I dunno, I rather like the term. My official title at work is “data scientist” — thank you to my management for that — and it seems more appropriate than statistician or business intelligence analyst or senior software developer or whatever else you might want to call me. The fact is, I do way more than statistical analysis. I know SQL all too well and (as my manager knows from my frequent complaints) spend 75% + of my time writing extract-transform-load code. I use traditional statistical methods like factor analysis and logistic regression (heavily) but if needed I use techniques from machine learning. I try to keep on top of the latest online learning research and I incorporate that into our analytics plans and models. Lately I’ve been spending time looking at what sort of big data architectures might support the scale of analytics we want to do. I don’t just need to know what statistical or ML methods to use — I need to figure out how to make them scalable and real-time and — this is critical — useful in the educational context. That doesn’t sound like pure statistics to me, so don’t just call me a statistician**.

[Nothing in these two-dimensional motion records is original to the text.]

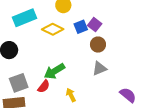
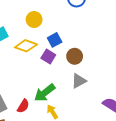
purple square: (95, 25) -> (48, 57), moved
green arrow: (54, 71) -> (45, 93), moved

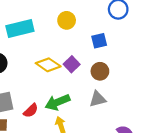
blue square: (55, 40) -> (99, 41), moved
yellow diamond: (26, 46) -> (48, 65), moved

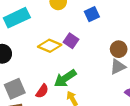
brown circle: (100, 71) -> (119, 49), moved
gray triangle: (98, 99) -> (118, 67), moved

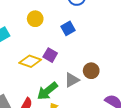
brown circle: (119, 49) -> (91, 71), moved
gray triangle: (118, 67) -> (72, 80), moved

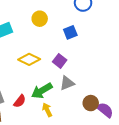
purple square: (50, 55) -> (60, 61), moved
brown circle: (91, 71) -> (91, 103), moved

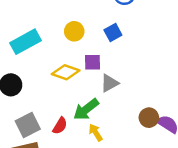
yellow circle: (40, 19) -> (74, 31), moved
purple square: (60, 61) -> (93, 62), moved, turned -32
gray triangle: (67, 83) -> (109, 83), moved

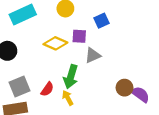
blue square: (113, 32) -> (102, 21), moved
green arrow: (86, 109) -> (71, 77), turned -40
yellow arrow: (96, 133) -> (68, 98), moved

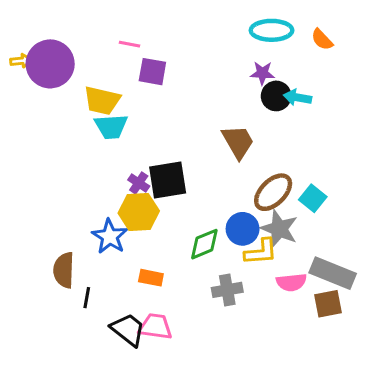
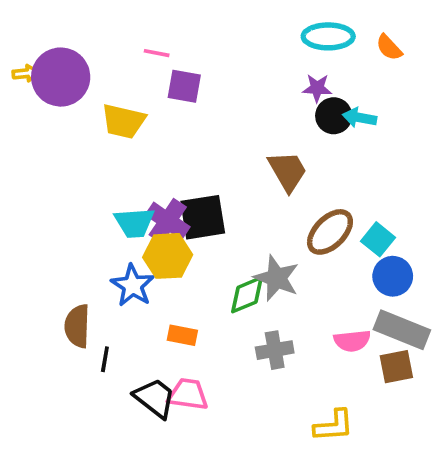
cyan trapezoid: (111, 127) -> (134, 223), moved
purple cross: (139, 183) -> (168, 221), size x1.6
blue circle: (243, 229) -> (393, 276), moved
gray star: (279, 229) -> (276, 278), moved
yellow L-shape: (261, 252) -> (334, 426), moved

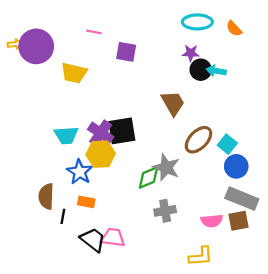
purple square: (184, 86) -> (126, 52), moved
cyan trapezoid: (134, 223) -> (66, 135), moved
orange rectangle: (182, 335) -> (86, 202), moved
pink semicircle: (352, 341) -> (212, 221), moved

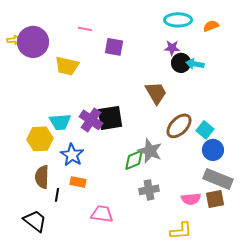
orange semicircle: (234, 29) -> (211, 26), turned 112
yellow hexagon: (101, 154) -> (40, 139), moved
black trapezoid: (93, 240) -> (35, 221), moved

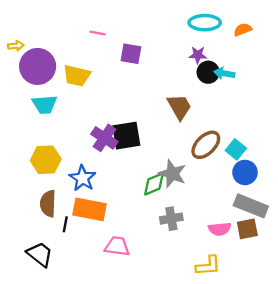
purple circle: (33, 42) -> (38, 66), moved
cyan trapezoid: (60, 122) -> (45, 104), moved
orange rectangle: (78, 182) -> (89, 209), size x1.8

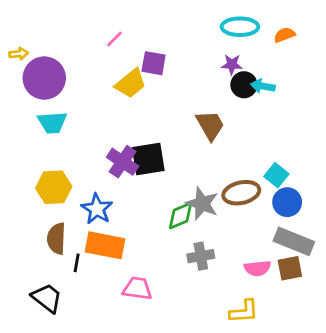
pink line: (98, 33) -> (114, 39), turned -56
yellow trapezoid: (77, 76) -> (131, 83), moved, turned -52
brown ellipse: (206, 145) -> (241, 193), moved, turned 32

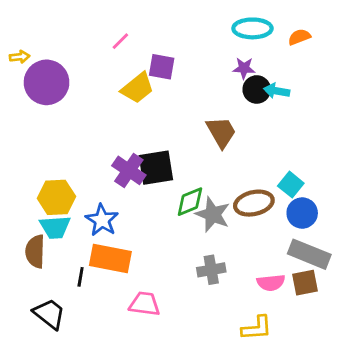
cyan trapezoid: (52, 123) -> (55, 227), moved
green diamond: (181, 216) -> (190, 202), moved
brown semicircle: (56, 239) -> (35, 251), moved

I do way more than data analysis and I’m capable of way more, thanks to my meandering career path that’s taken me from risk assessment (heavy machinery accident analysis at Failure Analysis now Exponent) to database app development (ERP apps at Oracle) to education (AP calculus and remedial algebra teaching at the Denver School of Science and Technology) and now to Pearson (online learning analytics). I earned a couple of degrees in mathematical statistics and applied statistics/research design/psychometrics meanwhile.
None of what I did made sense at the time I was wandering the path — and yet it all adds up to something useful and rare in my current position. Data science requires an alchemistic mixture of domain knowledge, data analysis capability, and a hacker’s mindset (see Drew Conway’s Venn diagram of data science reproduced here). Any term that only incorporates one or two of these circles doesn’t really capture what we do. I’m an educational researcher, a statistician, a programmer, a business analyst. I’m all these things.
In the end, I don’t really care what you call me, so long as I get the chance to ask interesting questions, gather the data to answer them, and then give you an answer you can use — an answer that is grounded in quantitative rigor and human meaning.
*Yes, I do have a girl-crush on Hilary. I think she’s awesome.
** Also, my kids cannot seem to pronounce the word “statistician.” I need a job title they can tell people without stumbling over it. I hope to inspire them to pursue careers that are as rewarding and engaging, intellectually and socially, as my own has been.